Nevertheless, he has illuminated the most important part of it, and he uses it to provide a suggestive reading of Democracy in America. It begins, as Jaume’s subtitle indicates, with Tocqueville’s veneration of aristocracy, but it does not end there. After all, Tocqueville’s aristocratic sensibility was not exactly hidden. ‘I am aristocratic by instinct,’ he once wrote, ‘which is to say that I despise and fear the crowd.’ In Democracy in America, he explicitly advocated ‘the taste and habits of aristocracy’ as a means of restraining ‘the revolutionary spirit and the unthinking passions of democracy’. But Jaume goes on to ask whether Tocqueville believed that such aristocratic restraints could actually work. In his account, Tocqueville feared that democracy could all too easily degenerate into ‘absolute democracy’ or ‘soft despotism’. The driving force here was the human desire for equality of conditions (equality, for Tocqueville, was not equivalent to democracy, but its guiding ‘principle’). Yet even as Tocqueville dissected this desire, the moralist in him questioned whether it could ever be satisfied. The more equal conditions become, he asserted, the more intolerable even tiny inequalities appear. It is a keen psychological insight, and Jaume concludes darkly: ‘Hence there is no solution.’ Tocqueville, he argues, saw equality not as a real product of the age of revolutions ‘but rather as an imaginary quality, an illusion inherent in modernity’.
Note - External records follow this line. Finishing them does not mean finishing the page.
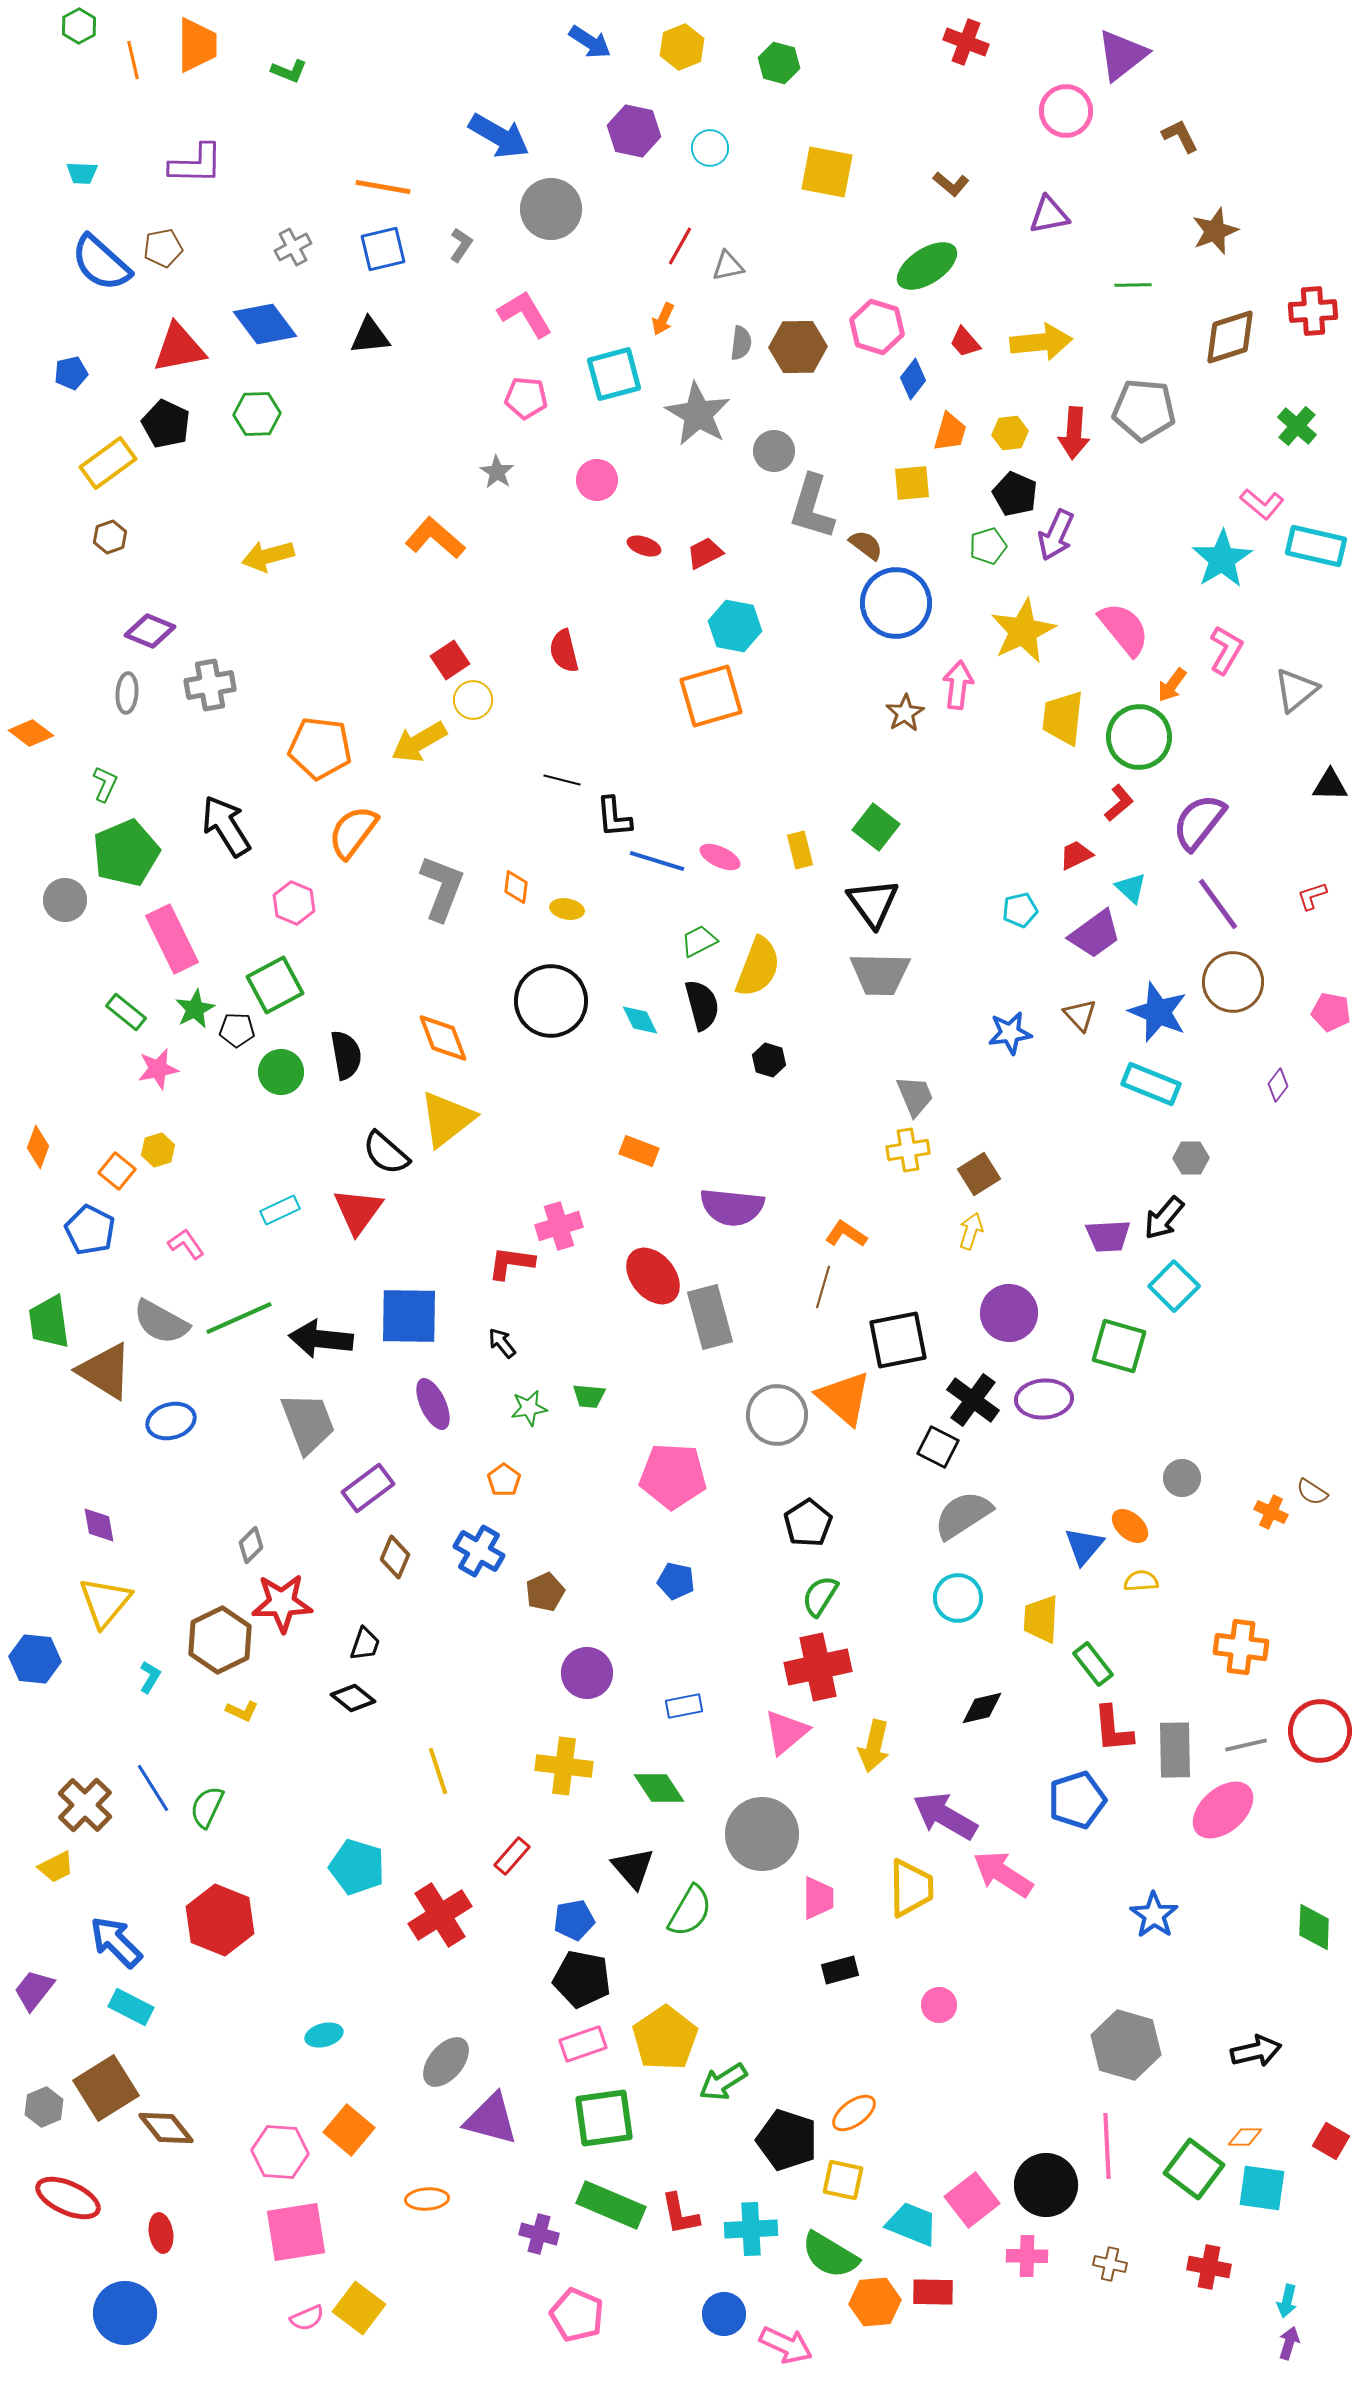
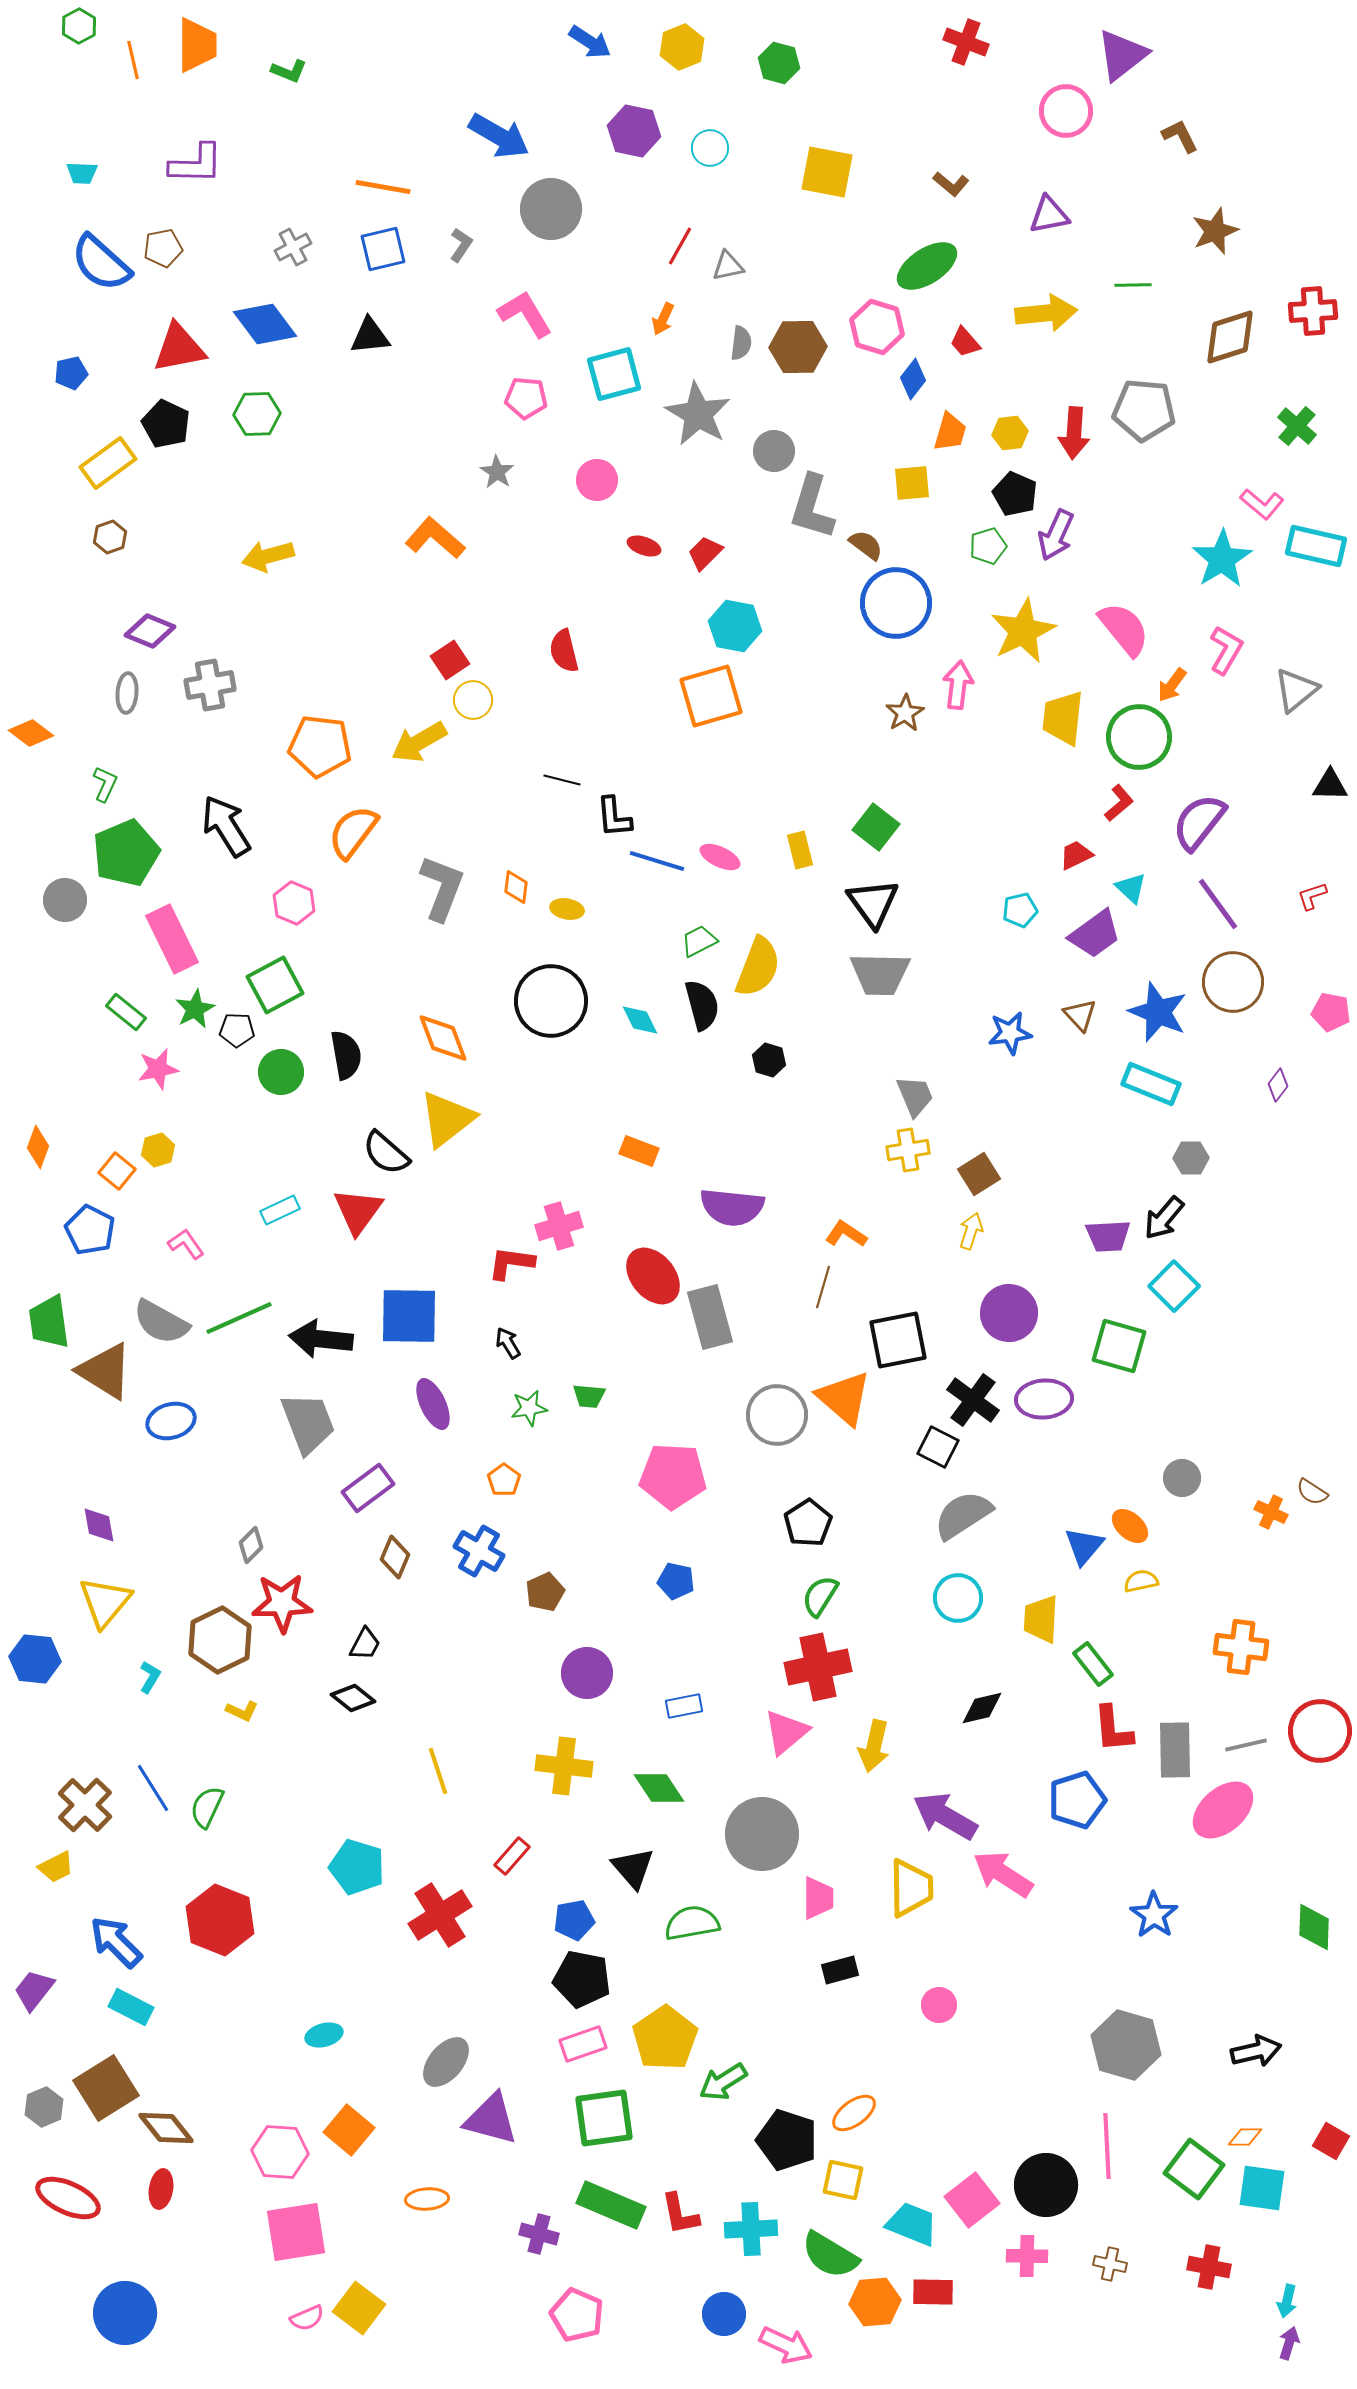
yellow arrow at (1041, 342): moved 5 px right, 29 px up
red trapezoid at (705, 553): rotated 18 degrees counterclockwise
orange pentagon at (320, 748): moved 2 px up
black arrow at (502, 1343): moved 6 px right; rotated 8 degrees clockwise
yellow semicircle at (1141, 1581): rotated 8 degrees counterclockwise
black trapezoid at (365, 1644): rotated 9 degrees clockwise
green semicircle at (690, 1911): moved 2 px right, 12 px down; rotated 130 degrees counterclockwise
red ellipse at (161, 2233): moved 44 px up; rotated 18 degrees clockwise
It is a conclusion that, in one sense, casts Tocqueville in a very conservative light. Whatever his admiration for certain forms of American society, and whatever his conviction that worldwide democratic revolution was ‘irresistible’, he ultimately thought democracy inherently self-destructive, and the pursuit of equality a form of false consciousness. As democracy progressed, true liberty would inevitably vanish along with the aristocrats who were its best defenders, and only ‘soft despotism’ would remain, in a society dominated by the pursuit of material gain. This reading makes Democracy in America seem as bleak as The Old Regime and the Revolution, which Tocqueville wrote in the last years of his life during his internal exile under Napoleon III. ‘The oppressor fell,’ Tocqueville lamented, ‘but his administration lived on, and since then, whenever anyone has tried to topple absolute power, he has merely placed Liberty’s head on a servile body.’ One wonders if the young author, with his enthusiasm for New England town meetings, and his amazement at the pace and vigour of American life, was really so close in spirit to his older, exhausted self. Had he already rejected his initial impressions about the way American democracy allowed freedom to act ‘in all the fullness of its power’?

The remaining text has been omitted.